15. « Une seule chose est nécessaire ». [ndvi]
16. « La foi est le moyen de connaître les réalités qu'on ne voit pas », saint Paul (Hébreux 11, 1). [ndvi]
17. Il ne m'appartient pas de définir ici l’acte de foi ; et aussi ne le tenterai-je point. Je ne l'ai point tenté dans les lignes qui suivent. Ce que je veux seulement faire dans cette note, c'est de préciser en quel sens et pourquoi, le contenu de la foi, ne contredisant pas assurément la raison, mais la débordant, pour ainsi dire, de toutes parts, la définition de ce contenu ne saurait appartenir qu'à l'autorité chargée d'en garder le dépôt.
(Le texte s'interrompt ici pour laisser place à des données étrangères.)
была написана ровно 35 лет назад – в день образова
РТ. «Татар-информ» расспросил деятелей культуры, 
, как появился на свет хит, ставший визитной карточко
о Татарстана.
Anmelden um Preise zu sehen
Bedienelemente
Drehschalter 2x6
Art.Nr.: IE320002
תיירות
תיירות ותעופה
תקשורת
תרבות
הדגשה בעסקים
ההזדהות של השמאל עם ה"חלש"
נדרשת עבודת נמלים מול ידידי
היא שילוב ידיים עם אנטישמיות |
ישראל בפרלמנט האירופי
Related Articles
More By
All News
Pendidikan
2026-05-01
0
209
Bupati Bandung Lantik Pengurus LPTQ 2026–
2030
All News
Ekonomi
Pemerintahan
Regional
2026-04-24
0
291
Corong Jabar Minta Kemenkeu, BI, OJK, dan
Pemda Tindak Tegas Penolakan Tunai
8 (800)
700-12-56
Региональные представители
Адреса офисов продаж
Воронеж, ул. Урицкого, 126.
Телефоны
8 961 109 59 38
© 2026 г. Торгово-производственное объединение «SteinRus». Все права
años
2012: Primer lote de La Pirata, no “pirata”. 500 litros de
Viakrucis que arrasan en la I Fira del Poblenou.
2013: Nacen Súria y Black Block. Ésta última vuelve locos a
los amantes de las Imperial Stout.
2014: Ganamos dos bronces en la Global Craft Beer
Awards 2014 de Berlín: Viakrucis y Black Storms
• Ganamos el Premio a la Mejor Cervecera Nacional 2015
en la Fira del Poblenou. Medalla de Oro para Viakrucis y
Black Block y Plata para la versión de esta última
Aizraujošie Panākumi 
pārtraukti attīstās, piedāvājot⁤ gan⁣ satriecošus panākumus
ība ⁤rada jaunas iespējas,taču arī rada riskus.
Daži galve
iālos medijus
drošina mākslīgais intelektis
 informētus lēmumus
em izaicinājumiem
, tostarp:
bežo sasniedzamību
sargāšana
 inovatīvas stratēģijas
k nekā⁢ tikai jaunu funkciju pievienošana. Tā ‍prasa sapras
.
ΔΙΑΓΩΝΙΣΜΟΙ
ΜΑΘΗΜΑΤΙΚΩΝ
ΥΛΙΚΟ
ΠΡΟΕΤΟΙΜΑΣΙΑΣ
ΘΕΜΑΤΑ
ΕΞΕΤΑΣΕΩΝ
Si le mystère pouvait être supposé quelque jour intelligible à la raison, il ne serait évidemment plus le mystère, et, dans l'économie de la religion, la foi ne serait plus une vertu. Quelle vertu y a-t-il à croire que deux et deux font quatre ? À un moment donné de son évolution, qui est celui où j'arrive au terme de ce discours, c'est-à-dire quand la raison, ayant jugé, par les moyens qui sont les siens, de la valeur des raisons de croire, nous a convaincus qu'il faut croire, l'acte de foi se résout donc en un acte de confiance et d'humilité. C'est pourquoi la distinction entre le croire et le savoir me paraît capitale ; et qui ne voit combien d'irritantes ou inutiles discussions ne proviennent que de ce qu'on ne la fait pas ? Sans doute il n'est pas question de croire parce que nous ne comprenons pas ! La raison de la croyance est ailleurs. Mais nous ne pouvons croire que ce que nous ne comprenons pas ». L'incompréhensibilité de nos mystères, a dit quelque part Malebranche, est une preuve démonstrative de leur vérité ». C'est beaucoup dire, et je craindrais qu'on ne vît dans cette formule, un peu hardie, la traduction de ce Credo quia absurdum qui lui-même n'est sans doute qu'une altération légendaire du mot de Tertullien Credibile quia ineptum. Mais en tout cas l'incompréhensibitité des mystères ne prouve rien contre eux, si ce n'est qu'ils sont des mystères, et on le savait ! Ils ne seraient pas mystères, s'ils n'étaient pas incompréhensibles, et n'y ayant d'ailleurs pas de religion sans mystères, la seule question que nous ayons à décider, c'est de savoir si nous avons de solides raisons, si nous en avons de logiques, de morales, d'historiques, de scientifiques même de croire à la réalité de ces mystères, – que nous ne comprenons pas.
18. Cf. La vie du Père Hecker. On pourrait résumer d'une manière plus saisissante encore – ce qui ne serait d'ailleurs paradoxal qu'en apparence – l'histoire de la conversion du P. Hecker, en disant qu'il se fit catholique pour pouvoir être ou demeurer impunément démocrate.